■ WHAT IS NEEDED:
Filter the entries for the word "Maybank". Copy each line in which it occurs.

Collected data:
--------

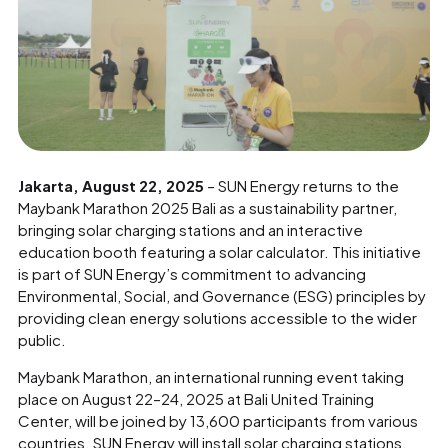
Jakarta, August 22, 2025
– SUN Energy returns to the
Maybank Marathon 2025 Bali as a sustainability partner,
bringing solar charging stations and an interactive
education booth featuring a solar calculator. This initiative
is part of SUN Energy’s commitment to advancing
Environmental, Social, and Governance (ESG) principles by
providing clean energy solutions accessible to the wider
public.
Maybank Marathon, an international running event taking
place on August 22–24, 2025 at Bali United Training
Center, will be joined by 13,600 participants from various
countries. SUN Energy will install solar charging stations,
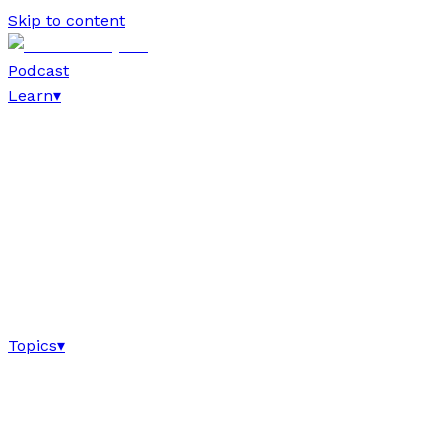
Skip to content
Podcast
Learn
▾
Topics
▾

--------

■ SOLUTION TO THE EXERCISE:
Maybank Marathon 2025 Bali as a sustainability partner,
Maybank Marathon, an international running event taking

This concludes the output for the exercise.